Audit backups and create reports with AWS Backup Audit Manager - AWS Backup

Audit backups and create reports with AWS Backup Audit Manager


AWS Backup Audit Manager is not available in Asia Pacific (Jakarta) Region, China (Beijing) Region, China (Ningxia) Region, Asia Pacific (Osaka) Region, AWS GovCloud (US-West), and AWS GovCloud (US-East) Regions.

You can use AWS Backup Audit Manager to audit the compliance of your AWS Backup policies against controls that you define. A control is a procedure designed to audit the compliance of a backup requirement, such as the backup frequency or the backup retention period.

AWS Backup Audit Manager helps you answer questions such as:

  • "Am I backing up all my resources?"

  • "Are all of my backups encrypted?"

  • "Are my backups taking place daily?"

You can use AWS Backup Audit Manager to find backup activity and resources that are not yet compliant with the controls that you defined. Note that only active resources will be included when controls evaluate resources for compliance. For example, an Amazon EC2 instance in a running state will be evaluated. An EC2 instance in a stopped state will not be included in the compliance evaluation.

You can also use it to automatically generate an audit trail of daily and on-demand reports for your backup governance purposes.

The following steps provide an overview of how to use AWS Backup Audit Manager. For detailed walkthroughs, choose one of the topics at the end of this page.

  1. Create frameworks that contain one or more governance control templates. The preceding questions are examples of three governance control templates. You can customize the parameters of some governance control templates. For example, you can customize the last control to ask, “Are my backups taking place weekly?” instead of daily.

  2. View your framework to see how many of your resources are compliant (or non-compliant) with the controls you defined in that framework.
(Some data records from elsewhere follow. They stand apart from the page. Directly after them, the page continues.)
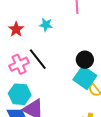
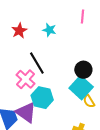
pink cross: (19, 64) -> (26, 79), moved, turned -30
cyan hexagon: (20, 94) -> (42, 98), moved

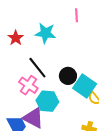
cyan star: (49, 30) -> (45, 33), size x1.5
black circle: (83, 70) -> (68, 76), moved

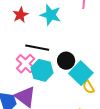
black line: (37, 68) -> (37, 48), turned -50
cyan hexagon: (47, 101) -> (42, 70), moved

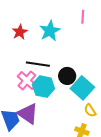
cyan star: (51, 15) -> (50, 31), turned 30
yellow semicircle: (89, 87) -> (90, 110), moved

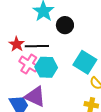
red star: (20, 32) -> (17, 44), moved
black circle: (67, 76) -> (65, 25), moved

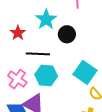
red star: (17, 44) -> (18, 33), moved
pink cross: (29, 64) -> (17, 79), moved

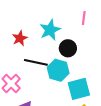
cyan square: (85, 72) -> (79, 89), turned 30
cyan hexagon: (46, 75) -> (58, 70), moved

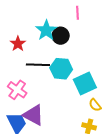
black circle: (68, 48) -> (61, 36), moved

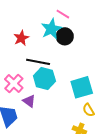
pink line: (77, 13) -> (63, 14), moved, turned -64
cyan hexagon: (61, 69) -> (44, 79), moved
purple triangle: (33, 115) -> (29, 101), moved, size x0.6

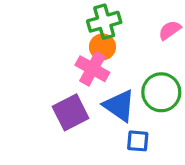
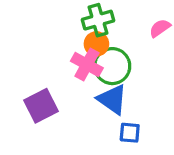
green circle: (161, 92) -> (112, 66), moved
purple square: (71, 112) -> (41, 106), moved

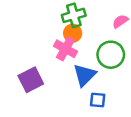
green circle: (112, 66) -> (111, 55), moved
blue triangle: (112, 99) -> (85, 75), turned 40

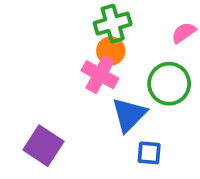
purple square: (31, 80) -> (43, 146), moved, turned -30

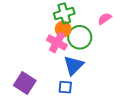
green circle: (169, 84) -> (80, 37), moved
blue square: (149, 153) -> (65, 87), moved

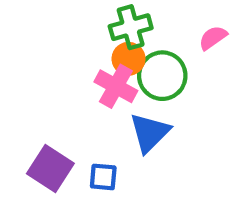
blue square: (65, 87) -> (103, 177), moved

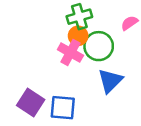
blue triangle: (150, 133) -> (110, 81), moved
blue square: (103, 177) -> (63, 108), size x1.5

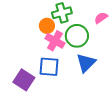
orange circle: (78, 36) -> (47, 26), moved
blue square: (63, 108) -> (49, 67), moved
  3. Create reports of your backup and compliance status. Store these reports as demonstrable evidence of your compliance practices, or to identify individual backup activities and resources that are not yet in compliance.

    AWS Backup Audit Manager automatically generates a new report for you every 24 hours and publishes it to Amazon S3. You can also generate on-demand reports.


Before you create your first compliance-related framework, you must turn on resource tracking. Doing so allows AWS Config to track your AWS Backup resources. For technical documentation about how to manage resource tracking, see Setting up AWS Config with the console in the AWS Config Developer Guide.

Charges apply when you turn on resource tracking. For information about resource tracking pricing and billing for AWS Backup Audit Manager, see Metering, costs, and billing.